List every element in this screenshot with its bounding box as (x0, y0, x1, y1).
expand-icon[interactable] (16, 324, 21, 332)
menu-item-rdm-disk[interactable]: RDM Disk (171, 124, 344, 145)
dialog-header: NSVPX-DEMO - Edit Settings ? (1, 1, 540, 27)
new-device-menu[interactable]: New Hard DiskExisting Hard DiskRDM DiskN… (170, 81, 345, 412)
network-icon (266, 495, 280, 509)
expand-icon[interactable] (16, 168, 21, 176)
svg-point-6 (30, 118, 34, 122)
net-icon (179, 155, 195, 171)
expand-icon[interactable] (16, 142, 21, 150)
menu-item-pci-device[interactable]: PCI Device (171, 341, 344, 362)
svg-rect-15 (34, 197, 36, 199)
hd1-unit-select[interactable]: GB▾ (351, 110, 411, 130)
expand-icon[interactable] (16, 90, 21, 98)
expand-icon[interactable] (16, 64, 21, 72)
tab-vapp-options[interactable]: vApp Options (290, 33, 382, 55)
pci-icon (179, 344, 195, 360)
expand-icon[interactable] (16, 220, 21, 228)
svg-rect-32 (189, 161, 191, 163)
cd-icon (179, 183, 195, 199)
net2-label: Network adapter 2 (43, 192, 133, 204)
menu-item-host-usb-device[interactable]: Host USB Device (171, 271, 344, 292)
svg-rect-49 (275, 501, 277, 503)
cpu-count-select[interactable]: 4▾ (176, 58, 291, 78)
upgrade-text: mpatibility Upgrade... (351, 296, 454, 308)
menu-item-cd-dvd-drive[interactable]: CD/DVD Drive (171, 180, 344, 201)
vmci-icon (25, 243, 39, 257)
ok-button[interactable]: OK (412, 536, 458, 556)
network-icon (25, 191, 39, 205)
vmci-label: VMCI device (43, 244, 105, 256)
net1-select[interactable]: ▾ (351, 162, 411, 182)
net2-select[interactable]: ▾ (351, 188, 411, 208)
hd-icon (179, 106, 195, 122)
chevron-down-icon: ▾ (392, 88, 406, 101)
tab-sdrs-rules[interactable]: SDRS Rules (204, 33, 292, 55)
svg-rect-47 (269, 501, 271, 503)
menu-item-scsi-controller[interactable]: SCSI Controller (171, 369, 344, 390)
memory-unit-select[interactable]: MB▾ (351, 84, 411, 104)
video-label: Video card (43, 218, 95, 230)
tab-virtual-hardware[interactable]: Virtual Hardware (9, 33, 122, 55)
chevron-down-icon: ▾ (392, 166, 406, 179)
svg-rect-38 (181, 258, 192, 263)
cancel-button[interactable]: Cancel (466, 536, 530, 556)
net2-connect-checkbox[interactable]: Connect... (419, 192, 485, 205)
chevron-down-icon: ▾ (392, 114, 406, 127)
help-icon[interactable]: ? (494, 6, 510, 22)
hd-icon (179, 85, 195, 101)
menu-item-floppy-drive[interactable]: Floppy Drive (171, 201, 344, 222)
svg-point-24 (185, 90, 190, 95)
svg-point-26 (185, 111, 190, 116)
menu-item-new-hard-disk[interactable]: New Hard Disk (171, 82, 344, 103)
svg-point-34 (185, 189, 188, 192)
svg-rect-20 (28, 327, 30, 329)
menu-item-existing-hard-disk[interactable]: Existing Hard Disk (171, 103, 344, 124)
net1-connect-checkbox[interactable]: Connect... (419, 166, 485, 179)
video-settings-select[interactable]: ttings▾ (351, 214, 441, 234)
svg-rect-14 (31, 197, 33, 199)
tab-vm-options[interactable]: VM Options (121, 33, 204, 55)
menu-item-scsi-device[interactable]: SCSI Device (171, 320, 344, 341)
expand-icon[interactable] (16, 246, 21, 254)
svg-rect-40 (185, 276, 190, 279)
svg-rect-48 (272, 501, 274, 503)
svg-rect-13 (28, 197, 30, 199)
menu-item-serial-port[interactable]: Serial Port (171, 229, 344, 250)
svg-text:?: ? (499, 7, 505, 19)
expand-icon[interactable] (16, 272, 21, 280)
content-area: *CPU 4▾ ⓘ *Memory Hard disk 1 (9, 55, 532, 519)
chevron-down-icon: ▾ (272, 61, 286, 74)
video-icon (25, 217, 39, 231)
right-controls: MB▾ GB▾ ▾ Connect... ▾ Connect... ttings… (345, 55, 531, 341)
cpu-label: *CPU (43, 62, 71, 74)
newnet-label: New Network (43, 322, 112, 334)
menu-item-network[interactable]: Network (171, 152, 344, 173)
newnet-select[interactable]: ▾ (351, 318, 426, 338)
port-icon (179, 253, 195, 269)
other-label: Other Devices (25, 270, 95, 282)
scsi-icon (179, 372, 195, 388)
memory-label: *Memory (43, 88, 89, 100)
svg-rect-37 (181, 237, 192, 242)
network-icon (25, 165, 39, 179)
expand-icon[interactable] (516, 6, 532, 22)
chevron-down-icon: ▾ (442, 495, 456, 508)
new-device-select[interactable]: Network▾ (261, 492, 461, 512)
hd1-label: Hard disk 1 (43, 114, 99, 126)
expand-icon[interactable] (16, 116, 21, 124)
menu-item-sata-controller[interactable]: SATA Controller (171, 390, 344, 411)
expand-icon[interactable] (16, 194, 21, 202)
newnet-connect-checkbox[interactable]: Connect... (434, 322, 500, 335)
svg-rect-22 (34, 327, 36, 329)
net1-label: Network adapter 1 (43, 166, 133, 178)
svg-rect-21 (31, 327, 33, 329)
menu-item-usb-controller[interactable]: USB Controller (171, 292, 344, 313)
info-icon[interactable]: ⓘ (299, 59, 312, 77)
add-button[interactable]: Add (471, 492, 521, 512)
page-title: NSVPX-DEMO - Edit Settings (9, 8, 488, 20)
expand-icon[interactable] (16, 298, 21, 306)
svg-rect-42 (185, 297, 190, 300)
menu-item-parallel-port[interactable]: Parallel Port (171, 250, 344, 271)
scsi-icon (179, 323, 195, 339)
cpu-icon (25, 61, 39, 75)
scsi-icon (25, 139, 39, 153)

*EXERCISE PROMPT*: Say how many lines of the listing above contain "drive", giving nothing but the number.

*FINISHED TASK*: 2